En ese desierto en el que nada se oponía al pensamiento único del independentismo Ciudadanos levantó la voz para defender a una parte de la sociedad a la que nadie parecía interesado en representar y lo hizo con todo en contra: gente a la que nunca le habían molestado los excesos de treinta años de gobiernos de Pujol y sus infinitas corruptelas decían que era un experimento patrocinado por el IBEX; otros, no menos originales, escupían que era un partido de ultraderecha, que quería eliminar el catalán, que estaba en contra de Cataluña y multitud de barbaridades análogas proferidas por individuos que, en realidad, lo que no podían soportar era que hubiera catalanes -si, catalanes, no afganos ni indochinos- que pensaran de forma diferente. 

Y además, por esos azares del destino, resultó que llegaron las elecciones y resultó que había muchos catalanes que, vaya, pensaban, diferente. Eso tampoco podrán perdonárselo nunca a Ciudadanos. Nunca. 

Por lo demás, Albert Rivera no me parece gran cosa. Algo me dice que sus convicciones no están forjadas precisamente con acero valirio en el sagrado fuego del Monte del Destino. Arrimadas, en cambio, me parece formidable, con el agravante de que no es nada fácil hacer lo que ella hace en Cataluña, con toda la armada independentista asediando a los discrepantes por tierra, mar y aire a base de derivados del petróleo amarillos y un constante golpeteo mediático de los muyahidines que, con cualquier excusa y hasta con altavoces municipales, les recuerdan a los ciudadanos que no deben desviarse ni un centímetro del sagrado objetivo de la independencia.

Ciudadanos si se atrevió. Se atrevió a desviarse, a ir a contracorriente. Sólo por eso ya me merece más respeto que todo el resto del arco parlamentario compuesto por desorientados socialistas que no saben si van o si vienen y que en el fondo sólo temen que los acabe arrastrando la corriente, fervorosos seguidores de los mandamientos de la nueva religión amarilla que adivinan en cada petardazo del proceso una nueva jugada maestra, progresistas de salón capaces de bendecir al demonio (léase Maduro) si paga al contado -mención especial para los argentinos recién importados que abominan de lo malísima que es España pero que no tienen la menor intención de abandonarla y volver a subirse al colectivo para ir a la cancha de Boca- y gente, en fin, más o menos bien intencionada pero con muy poquito respeto por los que se aventuran a expresar ideas diferentes. 

El independentismo catalán me recuerda mucho a Lutero que abominaba de la dictadura de Roma pero que en realidad no abominaba de la dictadura, sólo de la dictadura de un dictador que no fuera él mismo y por eso, al correr de los años, acabó justificando la persecución de quienes (campesinos incluidos) trataron de oponerse a sus designios y, como no, a Calvino, que pasó de defender a quienes se oponían a la iglesia católica a ejercer de dictador a sangre y fuego en Ginebra y condenó a Miquel Servet y (le faltó tiempo) a Sebastián Castellio, dos sabios y dos hombres honorables cuyo único delito fue oponerse a la tiranía.

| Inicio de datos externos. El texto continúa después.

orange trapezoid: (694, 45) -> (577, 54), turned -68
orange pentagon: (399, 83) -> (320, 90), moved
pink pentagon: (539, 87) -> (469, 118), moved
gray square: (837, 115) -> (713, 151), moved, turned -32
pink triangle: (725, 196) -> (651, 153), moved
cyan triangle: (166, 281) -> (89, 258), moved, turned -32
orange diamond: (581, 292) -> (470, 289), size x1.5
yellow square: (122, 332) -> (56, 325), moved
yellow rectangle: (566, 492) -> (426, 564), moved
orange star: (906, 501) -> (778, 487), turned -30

Que nadie vea en la comparación un agravio: los protestantes veneran a Lutero y a Calvino siguiendo esa tradición no escrita que dice que todos somos capaces de perdonar cualquier pecado a condición de que haya sido cometido por uno de los nuestros. 

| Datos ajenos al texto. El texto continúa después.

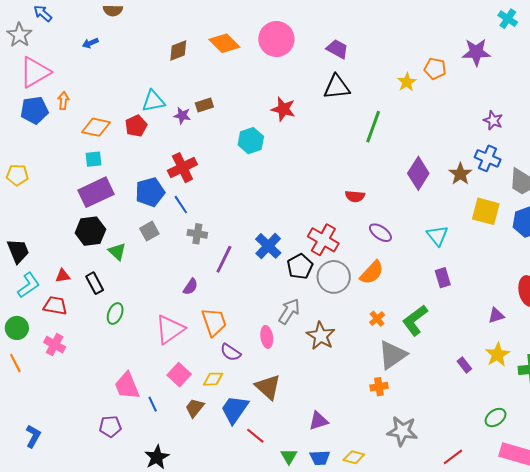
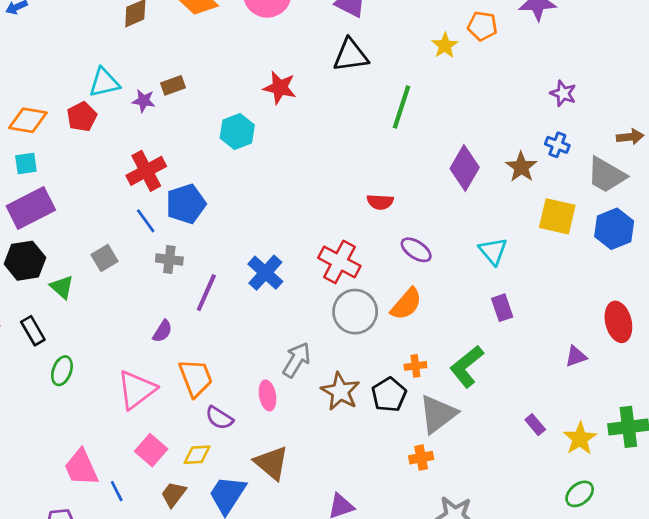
blue cross: (488, 158) -> (557, 145), size x0.7
blue pentagon: (150, 192) -> (186, 204), moved
black pentagon: (300, 266) -> (389, 395), moved
orange cross: (377, 319) -> (415, 366), turned 35
yellow star: (497, 355) -> (580, 439), moved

Algo me dice que si el proceso llega a buen puerto más de uno nos veríamos obligados a coger el petate y salir por piernas para no acabar recibiendo las bendiciones y agasajos que a buen seguro nos tienen reservados, en nuestra condición de herejes, impíos y blasfemos, los ejemplares rectores de la muy noble, inmaculada y pura república catalana, esa cuyo advenimiento siempre se anuncia como inminente cada once de septiembre y que como los vuelos de las compañías aéreas en agosto, siempre se acaba retrasando por motivos operativos.